Gregory Trubetskoy
grisha@apache.org

Jan 2003


                Introduction To Mod_Python



Note: In this paper "Apache" refers to the "Apache HTTP Server", as opposed to
the Apache Software Foundation, which is not a piece of software, but the
non-profit corporation that owns, produces and maintains a multitude of open
source software.

1. Introduction

What is mod_python? It is difficult to describe it in a single phrase, so here
is a list of things that mod_python can be described as:

   1. A Python interpreter embedded within an Apache loadable module.

   2. A handler of Apache request phases, providing the ability to implement
   phase processing in Python.

   3. An interface to a subset of the Apache API.

   4. A complete (and evolving) framework for developing web applications.

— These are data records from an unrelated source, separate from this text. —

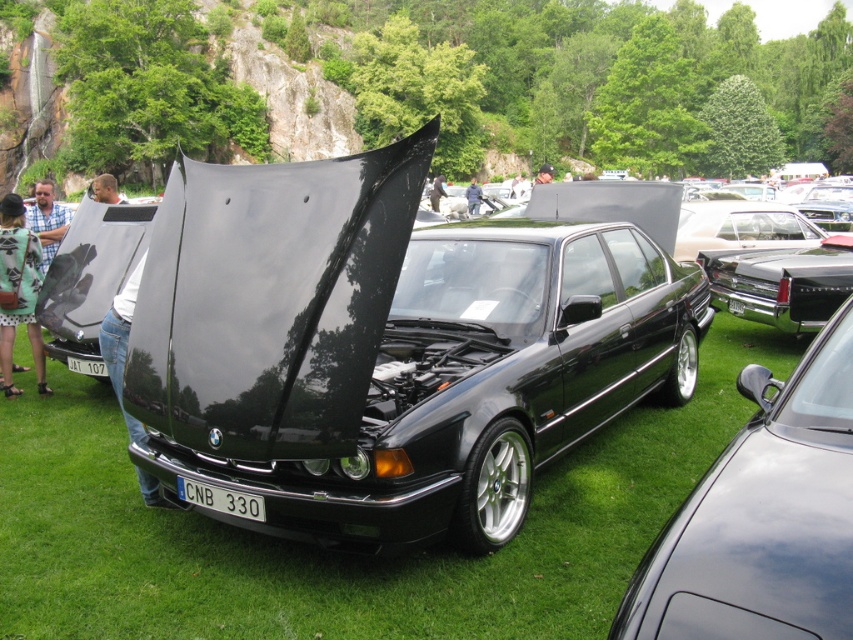 Which of these two, green textured dress at lower left or black leather jacket at center, stands taller?

black leather jacket at center is taller.

Does green textured dress at lower left have a lesser width compared to black leather jacket at center?

No, green textured dress at lower left is not thinner than black leather jacket at center.

Based on the photo, who is more distant from viewer, (7, 353) or (431, 195)?

Point (431, 195)

Locate an element on the screen. green textured dress at lower left is located at coordinates (18, 291).

Between point (103, 193) and point (474, 205), which one is positioned behind?

Positioned behind is point (474, 205).

Does brown hair at center appear on the left side of blue denim jeans at center?

Yes, brown hair at center is to the left of blue denim jeans at center.

Locate an element on the screen. The height and width of the screenshot is (640, 853). brown hair at center is located at coordinates (105, 189).

The height and width of the screenshot is (640, 853). In order to click on white plastic license plate at center in this screenshot , I will do `click(86, 365)`.

Based on the photo, who is higher up, white plastic license plate at center or blue denim jeans at center?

What is now known as mod_python actually originated as a plug-in for the
Netscape web server called NSAPY. The idea and original code was taken from the
Internet Programming With Python book. In 1998 the code was ported to Apache and
the name was changed to HTTPDAPY (by replacing NS in NSAPY with HTTPD). In 2000,
after significant code and interface changes, a first version of mod_python was
released. In September of 2002, after a long thread of discussions on the
mod_python list regarding pupolarity of Python as a web development language,
mod_python was donated to the Apache Software Foundation (ASF). The ASF donation
has been a success, the project is well known within the ASF community and many
ASF contributors make regular contributions to the project, while the user base
continues to grow slowly but steadily.

2. Status

The latest version of mod_python is 3.1. The 3.x versions require Apache 2.0 and
will not work with Apache 1.3. Mod_python 3.1 also requires Python 2.3. For
Apache 1.3 there is still available for download version 2.7 of mod_python, but
it has not had any new features added to it for at least two years now and
probably never will.

3. Getting and Installing

Mod_python is available from www.apache.org or www.modpython.org. Installing it
is very simple and amounts to the usual "./configure; make; make install" dance
on UNIX, while for Windows there exists a binary installer.

4. Request Phases

At the core of mod_python is the ability to write Apache request phase handling
in Python. When idle, Apache waits for incoming requests. An in-coming request
starts a request phase cycle where Apache steps through each phase calling
functions registered to process it. The modular design of Apache allows for any
Apache module to register a function to process any phase, exclusively, or in
conjunction with other modules.

There are approximately a dozen request phases ("approximately" because Apache
is flexible enough to allow modules to introduce additional phases, though this
feature is not supported by mod_python). The request cycle begins with the
PostReadRequest phase which provides an opportunity to do something immediately
after a request has been read and ends with the Log phase which provides the
opportunity to log the request.

In general using mod_python to write request phases is very powerful, but
because it approaches everything from the standpoint of request processing is
isnŐt well suited towards application development. Thankfully, mod_python
includes the necessary layer of abstraction to provide a higher-level framework
geared for web based applications. This presentation which will focus on the web
application development with mod_python rather than request phase
implementation.
 
To start writing web applications, it is best to use phase handlers that are
included with the mod_python distribution: Publisher and PSP.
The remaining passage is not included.